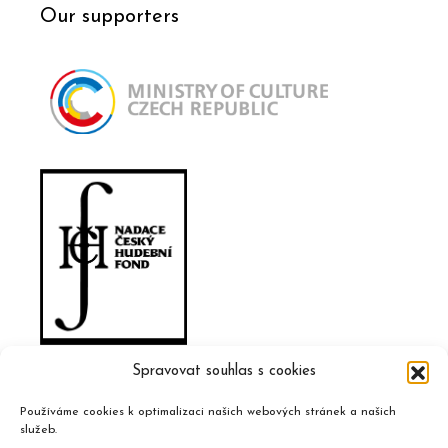
Our supporters
Spravovat souhlas s cookies
Používáme cookies k optimalizaci našich webových stránek a našich
služeb.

####

DIRECTIONS FOR THIS TASK: Restate the data above verbatim, skipping every image.

WRITTEN RESPONSE:
Our supporters
Spravovat souhlas s cookies
Používáme cookies k optimalizaci našich webových stránek a našich
služeb.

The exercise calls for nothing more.